The charge is another blow to Murdoch's British news empire which was rocked by a phone hacking scandal that led to the closure of the biggest Sunday paper and a painful overhaul of press regulation.
Duncan Larcombe, a senior reporter on The Sun daily, is accused of paying a sergeant and his wife for stories about the royal family and the prestigious Sandhurst military academy where the princes completed their officer training in 2006.
The Crown Prosecution Service said Larcombe, former sergeant John Hardy and his wife Claire Hardy, would be charged with conspiracy to commit misconduct in public office.
Prosecutors allege that the couple received 34 payments totalling more than 23,000 pounds for stories related "mainly to the royal family or matters at Sandhurst" between February 2006 and October 2008.
Larcombe was arrested in April last year as part of an investigation into corrupt payments by journalists to public officials.
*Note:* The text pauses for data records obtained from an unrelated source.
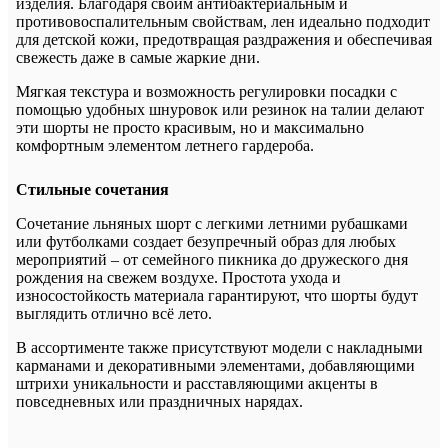
изделия. Благодаря своим антибактериальным и
противовоспалительным свойствам, лен идеально подходит
для детской кожи, предотвращая раздражения и обеспечивая
свежесть даже в самые жаркие дни.
Мягкая текстура и возможность регулировки посадки с
помощью удобных шнуровок или резинок на талии делают
эти шорты не просто красивым, но и максимально
комфортным элементом летнего гардероба.
Стильные сочетания
Сочетание льняных шорт с легкими летними рубашками
или футболками создает безупречный образ для любых
мероприятий – от семейного пикника до дружеского дня
рождения на свежем воздухе. Простота ухода и
износостойкость материала гарантируют, что шорты будут
выглядить отлично всё лето.
В ассортименте также присутствуют модели с накладными
карманами и декоративными элементами, добавляющими
штрихи уникальности и расставляющими акценты в
повседневных или праздничных нарядах.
Known as Operation Elveden, it is an offshoot of the long running phone-hacking inquiry that has shaken the British establishment.
Prosecutors said a fourth person, Tracy Bell, a pharmacy assistant at Sandhurst, will be charged with misconduct in public office. She is accused of receiving 1,250 pounds for five stories published in The Sun in 2005 and 2006.
The Sun's publisher, News International, is owned by Murdoch's News Corp.
All four defendants will appear in court in London on May 8.